Appeal from a judgment of the Supreme Court (Lahtinen, J.), entered October 7, 1999 in Franklin County, which denied petitioner’s application for a writ of habeas corpus, in a proceeding pursuant to CPLR article 70, without a hearing.
*816In 1996, petitioner was released to parole supervision after serving a portion of two concurrent 6V2 to 13-year prison sentences imposed as the result of his 1989 conviction of two counts of robbery in the first degree. Thereafter, petitioner was charged with various parole violations stemming from an incident which led to his arrest for assaulting a 13-year-old boy. The ensuing parole revocation hearing resulted in the finding that petitioner had violated the conditions of his parole and, accordingly, petitioner’s parole was revoked and a 15-month time assessment was imposed. After petitioner’s administrative remedies were deemed exhausted by the absence of a timely ruling on his administrative appeal (9 NYCRR 8006.4 [c]), petitioner commenced this habeas corpus proceeding challenging the determination revoking his parole. Supreme Court dismissed the petition and this appeal ensued.
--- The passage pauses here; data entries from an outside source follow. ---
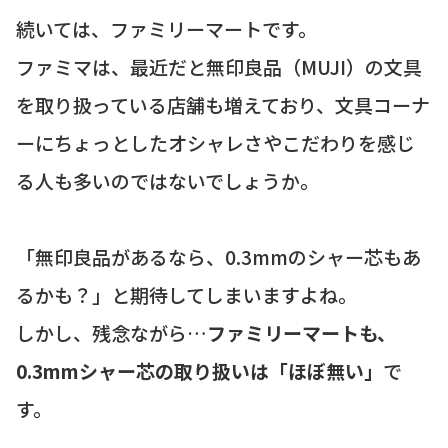
続いては、ファミリーマートです。
ファミマは、最近だと無印良品（MUJI）の文具
を取り扱っている店舗も増えており、文具コーナ
ーにちょっとしたオシャレさやこだわりを感じ
る人も多いのではないでしょうか。
「無印良品があるなら、0.3mmのシャー芯もあ
るかも？」と期待してしまいますよね。
しかし、残念ながら…
ファミリーマートも、
0.3mmシャー芯の取り扱いは「ほぼ無い」
で
す。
We reject petitioner’s contention that application of the 1997 amendments to 9 NYCRR 8005.20 (c) to the calculation of his time assessment violated the ex post facto doctrine. Because the challenged regulation is not a “law” within the meaning of the ex post facto clause, but rather a guideline to assist the Division of Parole in exercising its discretion to establish an appropriate penalty, the ex post facto doctrine is inapplicable (see, People ex rel. Gaito v Couture, 269 AD2d 709, 710, lv denied 95 NY2d 754; People ex rel. Tyler v Travis, 269 AD2d 636, 637; People ex rel. Johnson v Russi, 258 AD2d 346, 347, appeal dismissed, lv denied 93 NY2d 945). While petitioner has also asserted an ex post facto challenge to the 1991 amendment to 9 NYCRR 8005.18, which dispensed with the need to provide a parolee with advance notice of potential witnesses, this particular argument has been raised for the first time on appeal and is, therefore, not preserved for our review (see, Matter of McAllister v Division of Parole, 186 AD2d 326; Matter of Kirk v Hammock, 119 AD2d 851, 853-854). In any event, were we to consider the argument, we would reject it as lacking in merit inasmuch as the revocation process was not commenced until after the amendment became effective (see, Matter of Ross v Chairman of N. Y. State Bd. of Parole, 119 AD2d 961, 962).
We have reviewed petitioner’s remaining contentions and find them unpersuasive.
Peters, Carpinello, Graffeo and Mugglin, JJ., concur. Ordered that the judgment is affirmed, without costs.